Tsuchinoko
- Depiction from the Shinano Kishōroku

Creature information
- Other name: Bachi-hebi (North Japan)
- Grouping: Cryptid
- Sub grouping: Reptile

Origin
- Country: Japan

= Tsuchinoko =

Snake-like cryptid in Japanese folklore

In Japanese folklore, the tsuchinoko (ツチノコ or 槌の子), literally translating to "child of hammer", is a snake-like cryptid. The name tsuchinoko is prevalent in Western Japan, including Kansai and Shikoku; the creature is known as bachi hebi (バチヘビ) in Northeastern Japan.

==Description==
Tsuchinoko are described as ranging between 30 and 80 cm in length, having a similar appearance to a snake but with a wider central girth, and as having fangs and venom similar to that of a viper. Some accounts also describe the tsuchinoko as being able to jump up to 1 m in distance, followed immediately by a second jump while still in the air.

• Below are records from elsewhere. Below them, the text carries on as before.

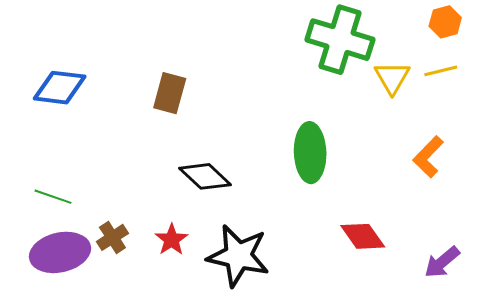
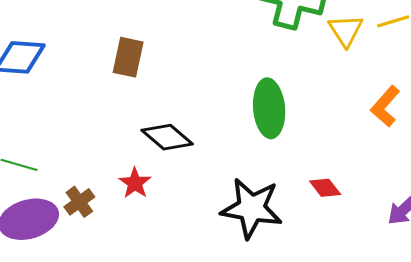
red diamond: (363, 236) -> (325, 188), size x0.7
red star: (172, 240) -> (135, 183), moved
black star: (238, 256) -> (252, 208), moved

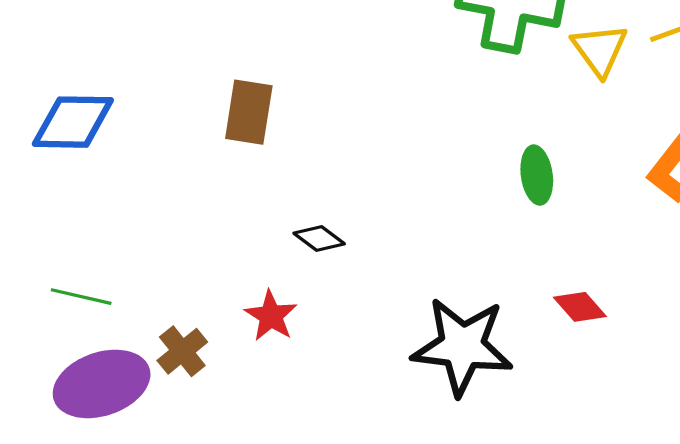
green ellipse: (269, 108) -> (537, 175), moved, size x0.6
black diamond: (167, 137) -> (319, 238), size x0.6

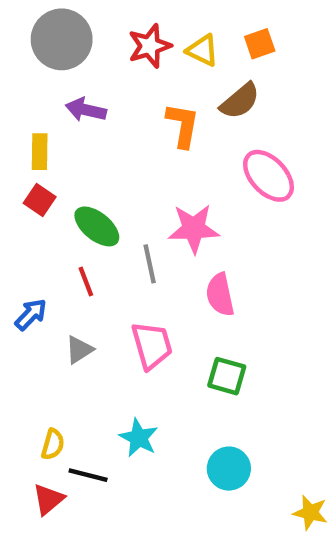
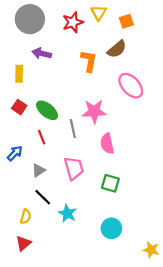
yellow triangle: (202, 50) -> (99, 13), moved, turned 35
red square: (40, 200) -> (19, 107), moved
black line: (88, 475) -> (43, 197), moved, turned 30

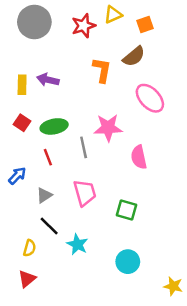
yellow triangle: (99, 13) -> (113, 15), turned 35
purple arrow: (42, 53) -> (48, 80), moved
green ellipse: (47, 110) -> (54, 126), turned -50
pink semicircle: (107, 144) -> (139, 157), moved

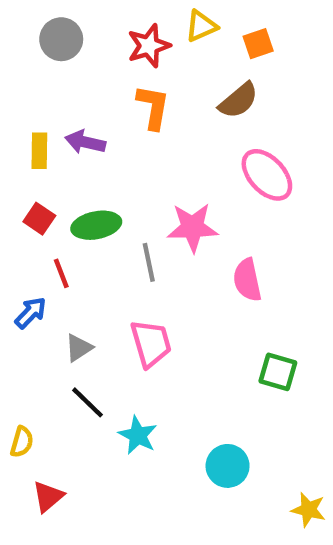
gray circle: (34, 22) -> (61, 39), size x0.7
orange L-shape: (102, 70) -> (153, 107), moved
red line: (48, 157) -> (61, 273), moved
green square: (127, 210) -> (278, 372), moved
yellow semicircle: (29, 248) -> (22, 442), moved

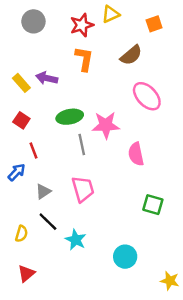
orange square: (258, 44) -> (154, 24), moved
yellow rectangle: (39, 151) -> (21, 83), turned -42
green ellipse: (96, 225) -> (70, 117), moved
yellow semicircle: (22, 442) -> (21, 234), moved

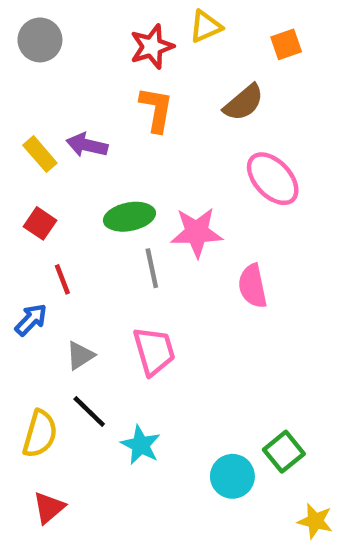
gray circle: (33, 21) -> (40, 40), moved
green square: (153, 205) -> (284, 452), moved, turned 35
yellow semicircle: (21, 234) -> (40, 434), size x1.5

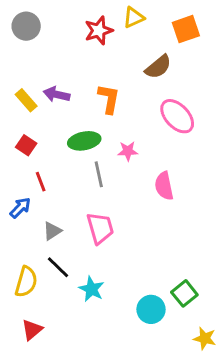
orange square: (286, 44) -> (186, 29), size x1.4
orange L-shape: (156, 109) -> (109, 99), moved
pink star: (197, 232) -> (128, 151), size x0.6

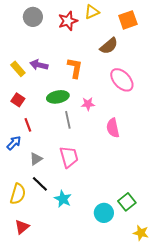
gray circle: (26, 26) -> (33, 17), moved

According to legend, some tsuchinoko possess the ability to speak and also have a propensity for lying. They are also said to have a taste for alcohol. Legends claim that it will sometimes swallow its own tail so that it can roll like a wheel, similarly to the "hoop snake" of American legend.

==Sightings==
In the late 1980s, the tsuchinoko stopped being a yokai and transitioned into a cryptid as a wave of purported sightings of the tsuchinoko was reported across Japan, primarily in the village of Shimokitayama in Nara Prefecture. In 1988, Kazuo Nozaki, a member of Shimokitayama's village council, launched a "Tsuchinoko Expedition" to find the creature, which offered 1 million yen ($7,800 at the time) for its live capture and 300,000 yen for a sample of its skin. The expedition was joined by around 200 people from across the country and lasted until the beginning of the Japanese asset price bubble collapse in 1990. No evidence of its existence was uncovered. To commemorate the event, the Shimokitayama Tsuchinoko Park was established in 2023.

=== Tohoku region===
In a mountain close to Lake Towada, a sighting of a 30 cm creature of a similar shape to the Tsuchinoko was reported. On 4 April 2007, a Tsuchinoko-shaped dead body of a snake was allegedly discovered inside imported hay on a farm located in Ōkura, although it reportedly went missing.

==Search efforts and bounties==
This is a list of municipalities and companies offering rewards for capturing Tsuchinoko, including those who ended the bounties.
- Chikusa, Hyogo Prefecture - 2 million yen (bounty ended after merging into Shisō.)